The English Heritage team, working in partnership with the Getty Conservation Institute and the WMF have been advising their Iraqi counterparts on the latest surveying techniques, such as the use of GPS mapping equipment, date recording forms and satellite imaging.
But if the looting does not stop little will be left to survey or record. Antiquities smuggling is a multibillion dollar business that ranks third in international monetary terms, behind drug smuggling and weapons sales.
"The picture is appalling", said Joanne Farchakh Bajjaly, an independent archaeologist and journalist covering the Middle East, who has been studying Iraqi heritage for the last seven years. “More than 150 Sumerian cities dating back to the 4th millennium BC such as Umma, Umma Al-Akkareb, Larsa and Tello lie destroyed, turned into crater-filled landscapes of shredded pottery and broken bricks. If properly excavated these cities, covering 20 sq km, could help us learn about the development of the human race. But the looters have destroyed ancient monuments, erasing the region’s history in a tireless search for a cylinder seal, a sculpture or cuneiform tablet that they can sell to a dealer.
Bajjaly’s view is echoed by Abdul Amir Hamadani an archaeologist, working in Nasiriyah, southern Iraq. “More than 100 Sumerian cities have been destroyed by looters
since the beginning of the war. It’s a disaster that we all keep watching but about which we can do little. We are incapable of stopping the looting. We are five archaeologists, some hundred guards and occasionally a couple of policemen – and they are a
million armed looters, backed by their tribes and the dealers”.
It’s not only the ancient monuments which are suffering. Baghdad’s unique 19th century houses are also being destroyed as people want steel frames.
The story of the Iraq Museum is another tragedy. In April 2003 looters plundered over 15,000 antiquities – at present more than half, spanning 10,000 years of human history, are still missing. It is too dangerous for museum staff to work on an inventory of the material that has been returned. And in summer, with no air conditioning due to the faltering electricity supply and temperatures of 40 degrees, even the most determined conservationists succumb to the unbearable heat and call it a day. The museum remains closed with little prospects of re-opening.
After failing to protect the museum from looters the coalition forces added insult to injury by damaging archaeological sites. An alarming report by the keeper of the British Museum’s Near East Department, Dr John Curtis, describes how areas in the middle of Babylon were leveled to create a landing area for helicopters and parking lots for heavy vehicles.
“They caused substantial damage to the Ishtar Gate, one of the most famous monuments from antiquity. US military vehicles crushed 2,600-year-old brick pavements, archaeological fragments were scattered across the site, more than 12 trenches were driven into ancient deposits and military earth-moving projects contaminated the site for future generations of scientists. Add to all that the damage caused to nine of the moulded brick figures of dragons in the Ishtar Gate by people trying to remove the bricks from the wall”.

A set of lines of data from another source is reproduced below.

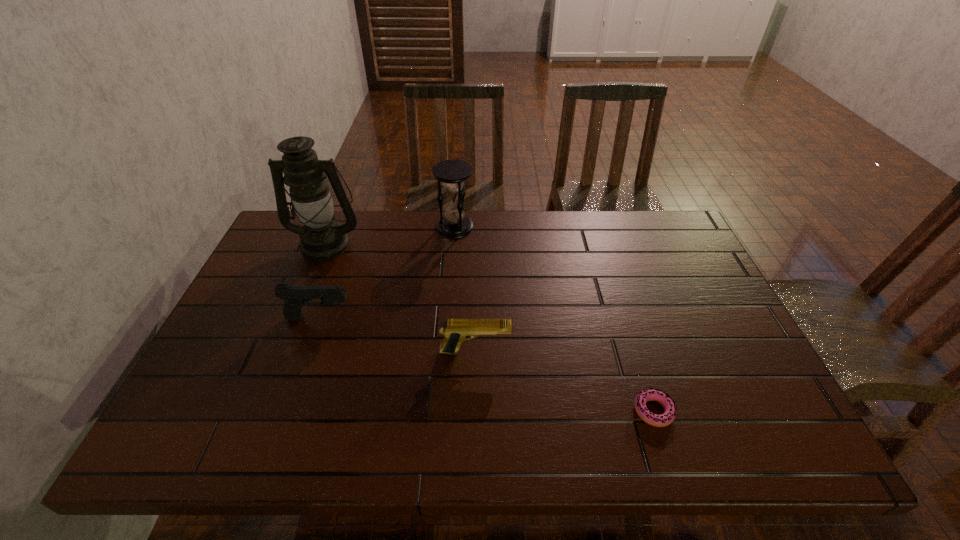 Locate an element on the screen. This screenshot has width=960, height=540. free space at the near edge is located at coordinates pyautogui.click(x=597, y=448).

Locate an element on the screen. The image size is (960, 540). vacant space at the left edge is located at coordinates (270, 268).

Find the location of a particular element. The height and width of the screenshot is (540, 960). vacant region at the right edge of the desktop is located at coordinates (726, 342).

Image resolution: width=960 pixels, height=540 pixels. Find the location of `free location at the far right corner of the desktop`. free location at the far right corner of the desktop is located at coordinates (642, 217).

At what (x,y) coordinates should I click in order to perform the action: click on vacant area between the second nearest object and the left pistol. Please return your answer as a coordinate pair (x, y). Looking at the image, I should click on (397, 335).

Identify the location of free space between the third farthest object and the right pistol. The height and width of the screenshot is (540, 960). [397, 335].

This screenshot has width=960, height=540. Identify the location of vacant area between the nearer pistol and the third farthest object. (397, 335).

The width and height of the screenshot is (960, 540). What are the coordinates of `free area in between the hourglass and the left pistol` in the screenshot? It's located at (387, 273).

Find the location of a particular element. blank region between the second tallest object and the shortest object is located at coordinates (554, 319).

Locate an element on the screen. The image size is (960, 540). vacant region between the fourth farthest object and the farther pistol is located at coordinates (397, 335). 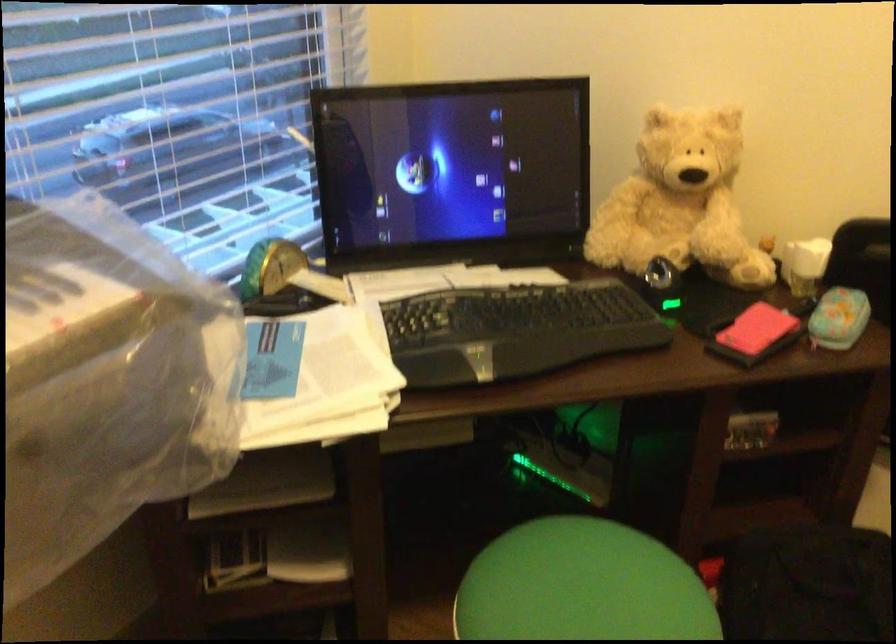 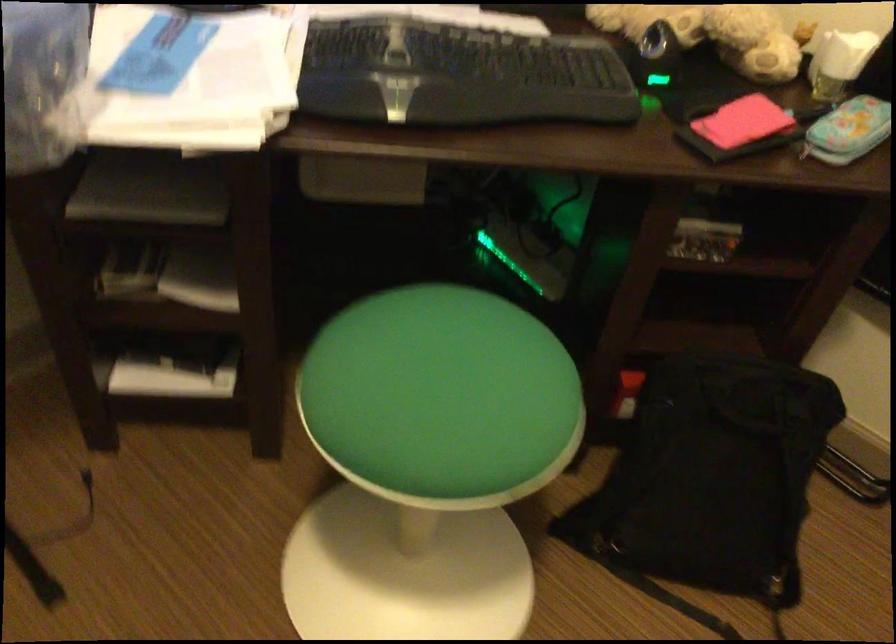 In a continuous first-person perspective shot, in which direction is the camera moving?

The movement direction of the cameraman is right, forward. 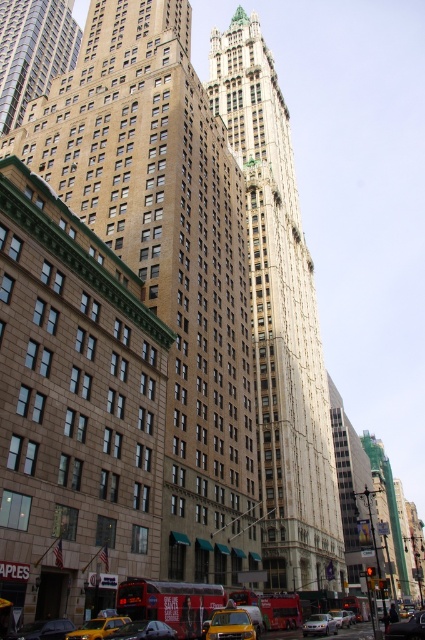 Question: From the image, what is the correct spatial relationship of brown stone building at center in relation to yellow matte taxi at lower center?

Choices:
 (A) above
 (B) below

Answer: (A)

Question: Which of the following is the closest to the observer?

Choices:
 (A) pos(181,355)
 (B) pos(226,628)

Answer: (B)

Question: Estimate the real-world distances between objects in this image. Which object is closer to the yellow rubber car at lower center?

Choices:
 (A) yellow matte taxi at lower left
 (B) brown stone building at upper left

Answer: (A)

Question: Which of the following is the farthest from the observer?

Choices:
 (A) (192, 330)
 (B) (342, 618)
 (C) (116, 620)

Answer: (B)

Question: Is metallic silver car at lower center wider than yellow matte taxi at lower left?

Choices:
 (A) yes
 (B) no

Answer: (B)

Question: Is white stone tower at center thinner than yellow rubber car at lower center?

Choices:
 (A) no
 (B) yes

Answer: (A) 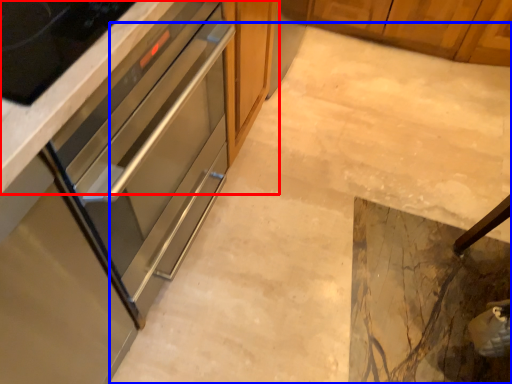 Question: Which object is closer to the camera taking this photo, cabinetry (highlighted by a red box) or concrete (highlighted by a blue box)?

Choices:
 (A) cabinetry
 (B) concrete

Answer: (B) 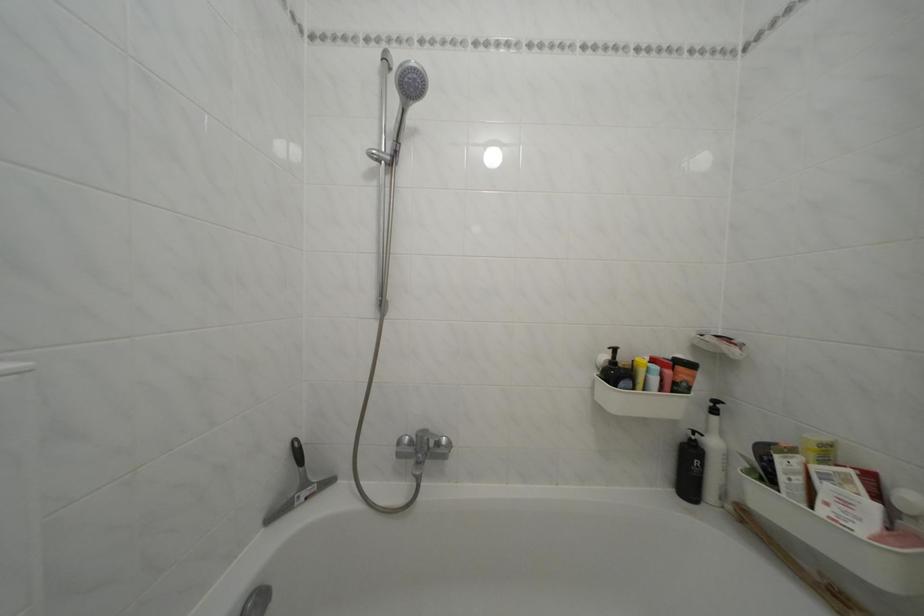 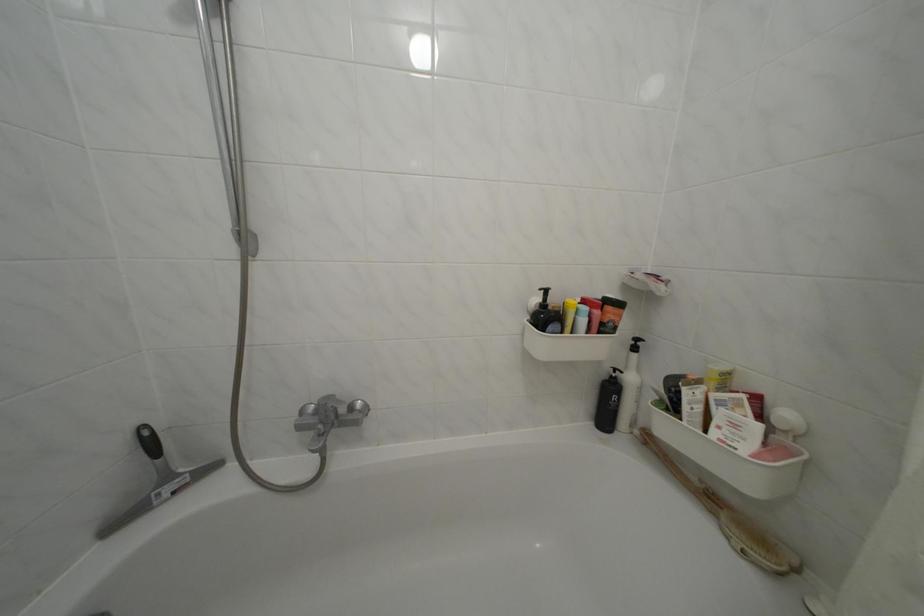 The point at (886, 546) is marked in the first image. Where is the corresponding point in the second image?

(766, 462)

Joanne Farchakh Bajjaly concluded that there will be no end to the destruction of Iraq’s heritage unless the country’s leaders take a political decision to consider archaeology a priority. But the recent merger of the Iraq State Board Of Antiquities and Heritage with the newly created Tourism Ministry does not bode well for the future. The longer Iraq finds itself in a state of war, the more the cradle of civilization is threatened. It many not even last long enough for our grandchildren to learn from.